Minnesota’s New Earned Sick and Safe Time (ESST) Law

Big news in the world of employment law in Minnesota that you should be aware of: the Earned Sick and Safe Time (ESST) law kicks off on January 1, 2024. This new regulation is designed to benefit employees across the state, ensuring they have access to paid sick and safe time. Let’s break it down and see how it might impact you and your business.

What’s the Big Deal with ESST?

Starting from 2024, if you’re an employer in Minnesota, you’re required to provide paid sick and safe time to your employees. This includes anyone who clocks in at least 80 hours a year for your company in Minnesota, but doesn’t cover independent contractors. The deal is pretty straightforward: for every 30 hours worked, employees earn one hour of ESST, up to a maximum of 48 hours per year.

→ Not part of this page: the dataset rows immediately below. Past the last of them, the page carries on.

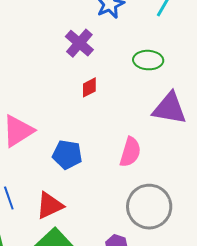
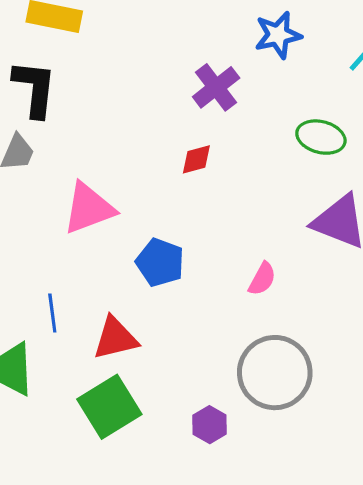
red diamond: (89, 87) -> (196, 159), moved
pink semicircle: (130, 152) -> (262, 279), size x0.7

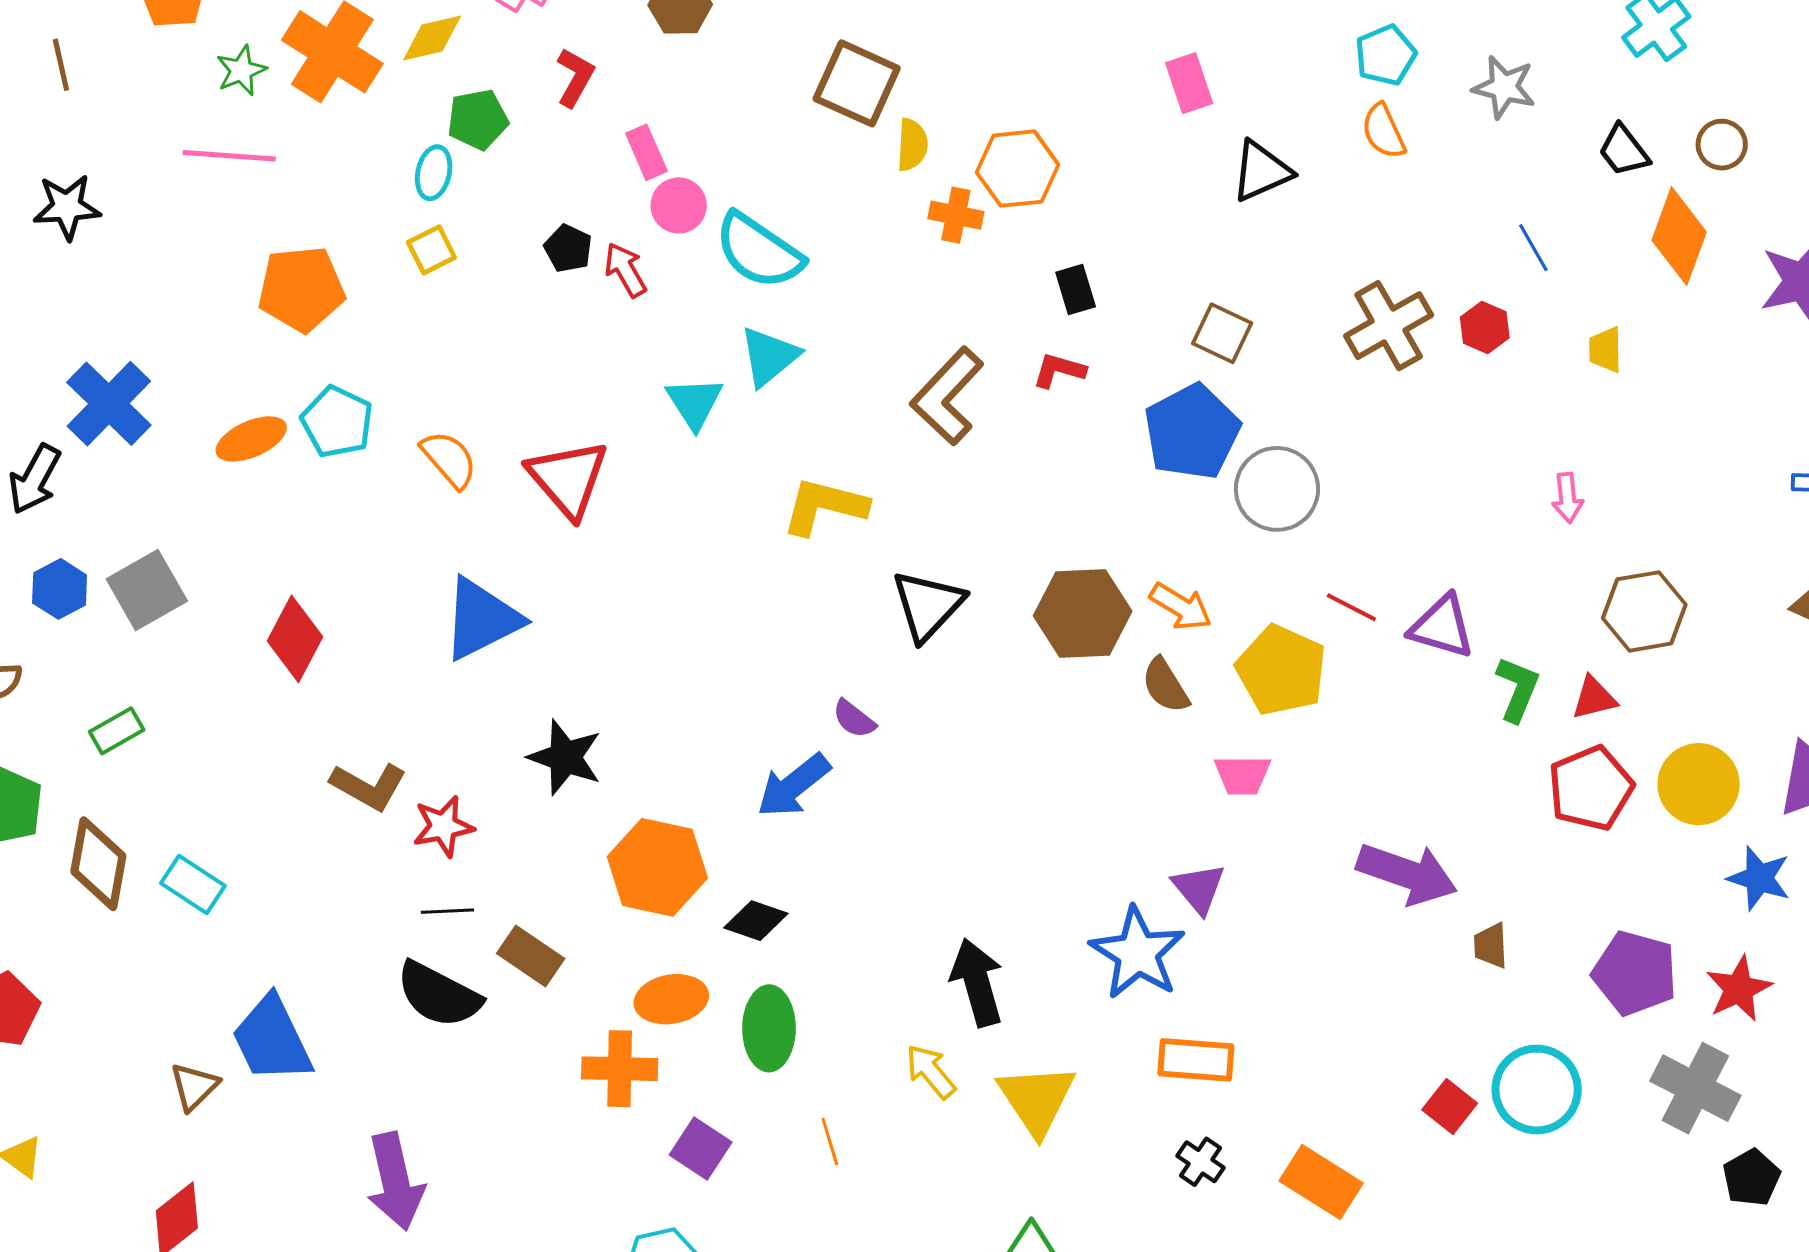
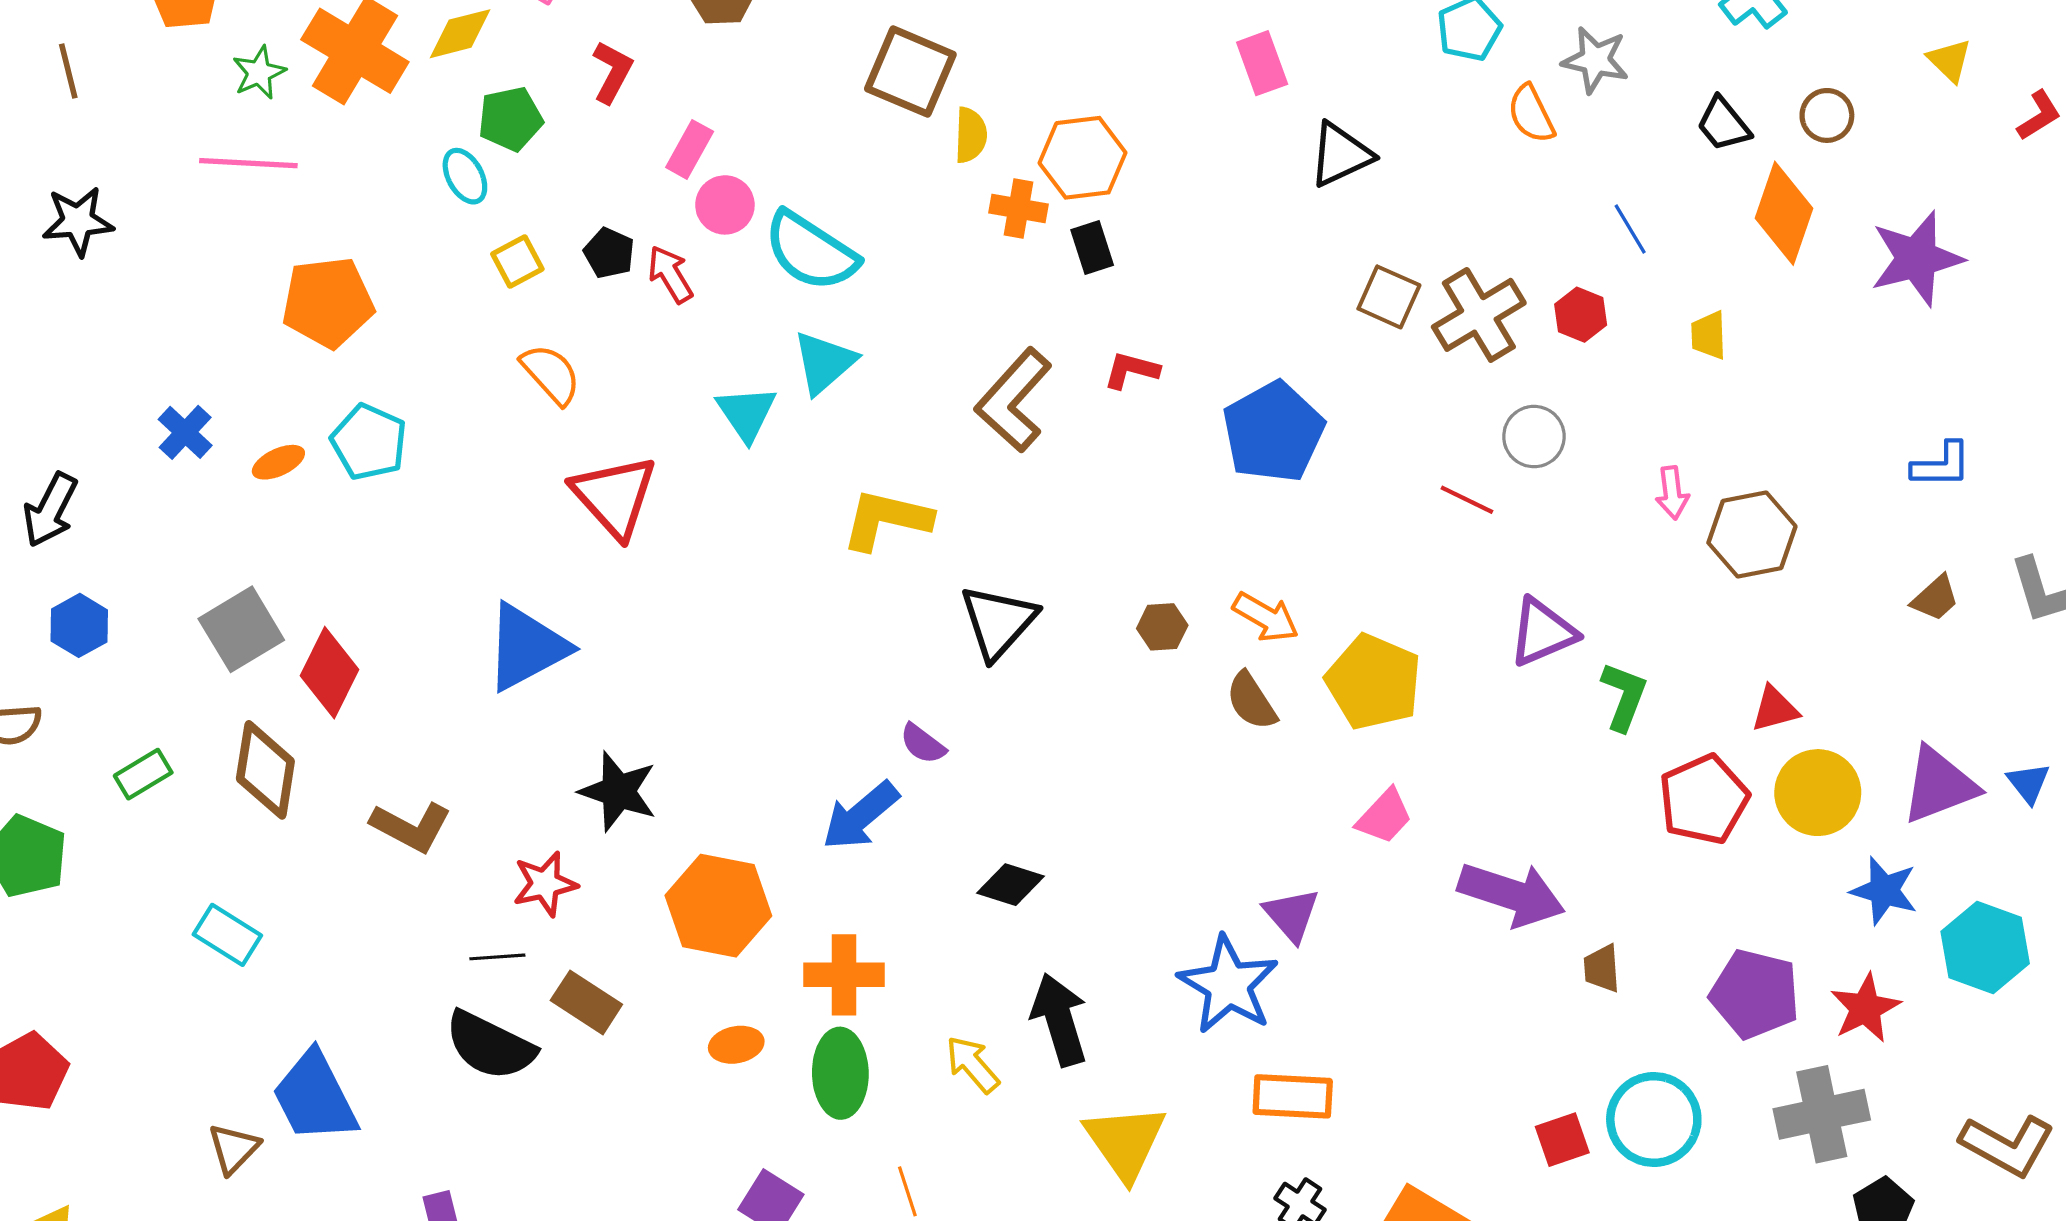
orange semicircle: (1383, 131) -> (1531, 114), moved
pink rectangle: (646, 152) -> (690, 149), turned 54
cyan ellipse: (434, 173) -> (465, 176), turned -40
yellow square: (431, 250) -> (517, 261), moved
black rectangle: (1076, 289) -> (1092, 248), moved
brown square: (1222, 333) -> (1389, 297), moved
blue cross: (109, 404) -> (185, 432), moved, size x0.6
orange ellipse: (251, 439) -> (278, 462), size x0.7
orange semicircle: (449, 459) -> (551, 374), moved
gray circle: (1277, 489) -> (1534, 437), moved, size x0.7
gray square: (147, 590) -> (241, 629), moved
red line: (1351, 607) -> (1467, 500), moved
brown hexagon: (1644, 611) -> (1752, 534), moved
brown hexagon: (1083, 614) -> (1162, 627), size x0.5
purple triangle: (1442, 627) -> (1543, 632), turned -38
red triangle: (1594, 698) -> (1775, 709), moved
pink trapezoid: (1242, 775) -> (1384, 816), moved, turned -46
red star: (443, 826) -> (545, 884), moved
brown diamond: (98, 864) -> (265, 770), moved
black diamond: (756, 921) -> (1010, 885), moved
orange ellipse: (671, 999) -> (736, 1045), size x0.7
orange cross: (620, 1069) -> (844, 975), moved
yellow arrow: (931, 1071) -> (972, 1064), moved
gray cross: (1695, 1088) -> (1822, 1114), turned -38
red square: (1450, 1107) -> (1562, 1140), turned 34

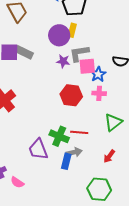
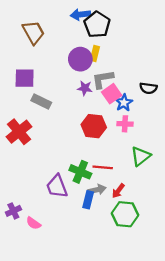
gray rectangle: (24, 52) -> (41, 102), moved
pink square: (87, 66) -> (112, 94), turned -30
red arrow: (109, 156) -> (118, 191), moved
green hexagon: (99, 189) -> (125, 214), moved

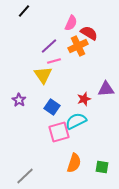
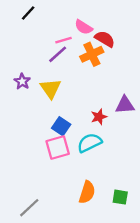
pink semicircle: (71, 23) -> (84, 27), turned 98
pink line: (54, 61) -> (64, 40), moved
purple star: (19, 100) -> (22, 81), moved
pink square: (59, 132) -> (58, 147), moved

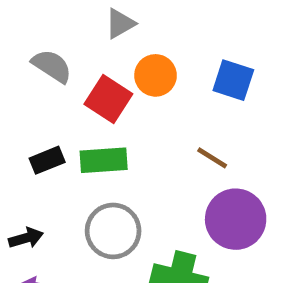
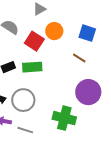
brown line: (212, 158) -> (79, 58), moved
gray circle: (113, 231) -> (23, 100), moved

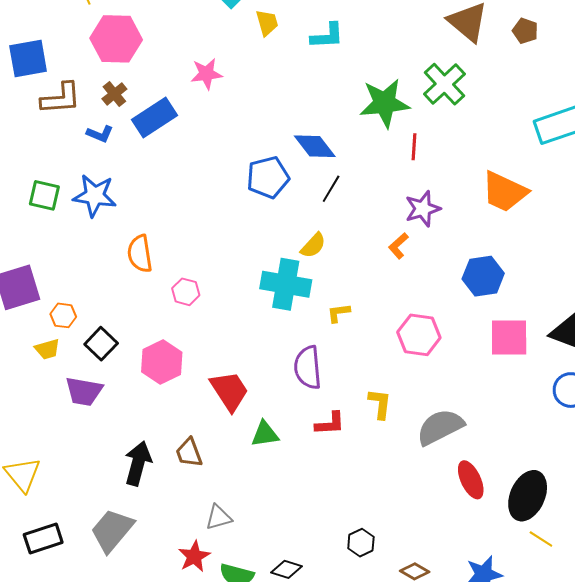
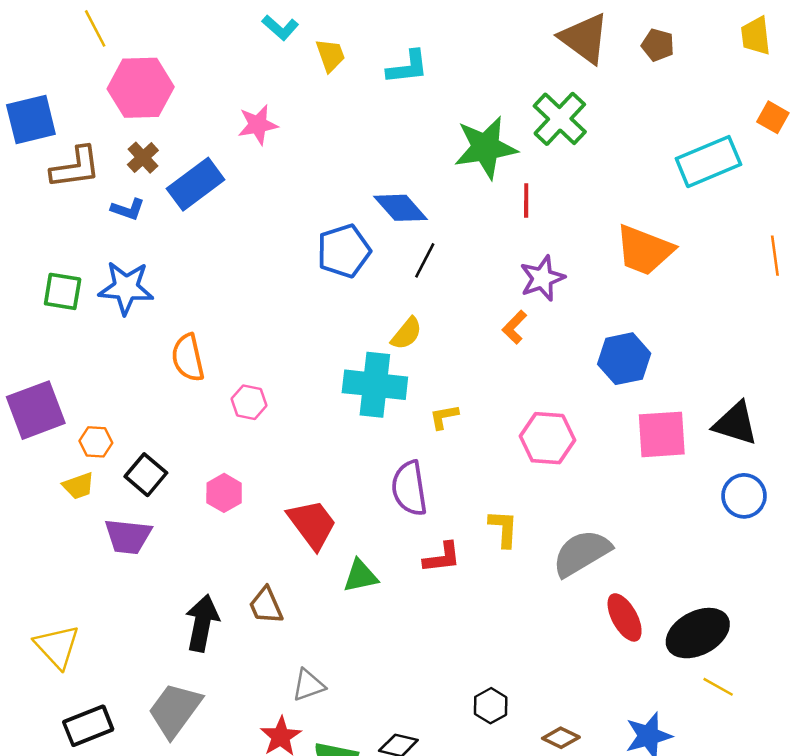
pink hexagon: (162, 362) -> (224, 493), size x0.7
black ellipse: (528, 496) -> (698, 633), turned 42

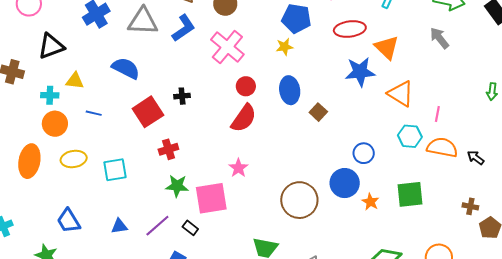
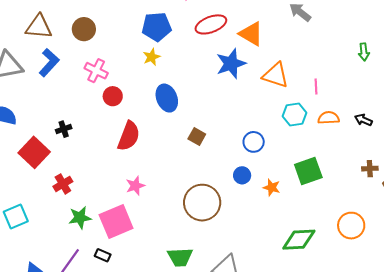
pink cross: (227, 47) -> (96, 71), size x0.7
red circle: (246, 86) -> (113, 96), moved
brown square: (318, 112) -> (197, 136), moved
orange semicircle: (442, 147) -> (329, 118), size x0.7
pink star: (238, 168) -> (135, 186), turned 30
blue circle: (345, 183) -> (242, 175), size x0.6

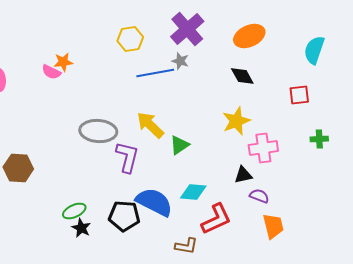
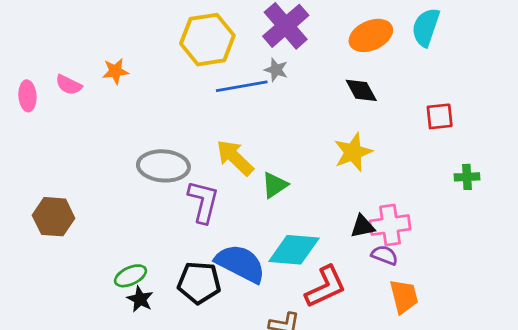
yellow hexagon: (130, 39) -> (207, 40), size x1.5
cyan semicircle: (314, 50) -> (426, 27), moved
pink semicircle: (51, 72) -> (69, 85), moved
pink cross: (263, 148) -> (390, 225), moved
cyan diamond: (193, 192) -> (294, 250), size x1.4

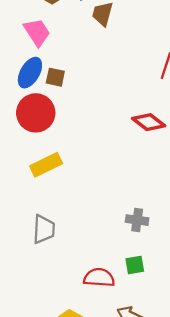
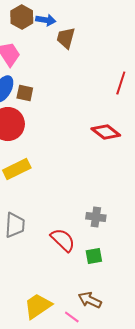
red semicircle: (99, 278) -> (63, 240), moved, turned 40

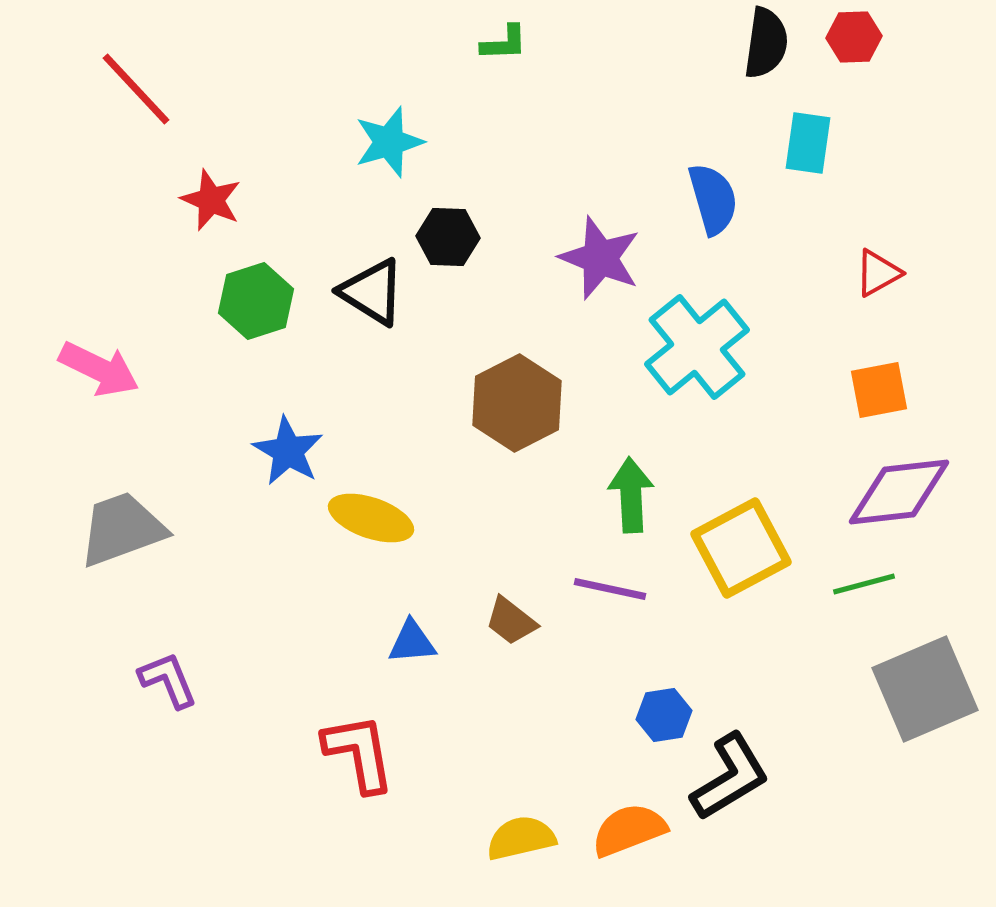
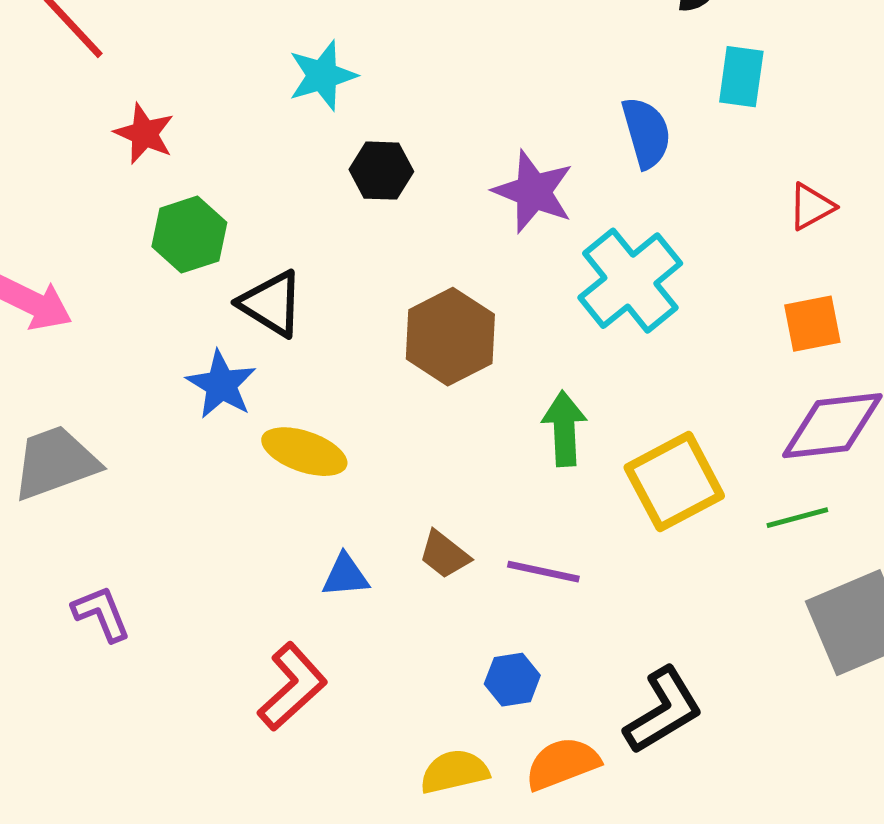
black triangle: (372, 292) -> (271, 304), moved
purple line: (610, 589) -> (543, 572), moved
blue hexagon: (664, 715) -> (512, 680), moved
red L-shape: (359, 753) -> (292, 687), turned 58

Does Your Current Leave Policy Cut It?

If you already have a leave policy like paid time off (PTO), it might already satisfy the ESST requirements. The main thing to remember is that the existing policy must be as generous as the new law demands.

How Can Employees Use Their ESST?

Employees can tap into their ESST for a variety of reasons, including:

  • Their own or a family member’s illness, treatment, or preventive care.
  • Situations involving domestic abuse, sexual assault, or stalking.
  • Closure of their workplace or a family member’s school/care facility due to weather or public emergencies.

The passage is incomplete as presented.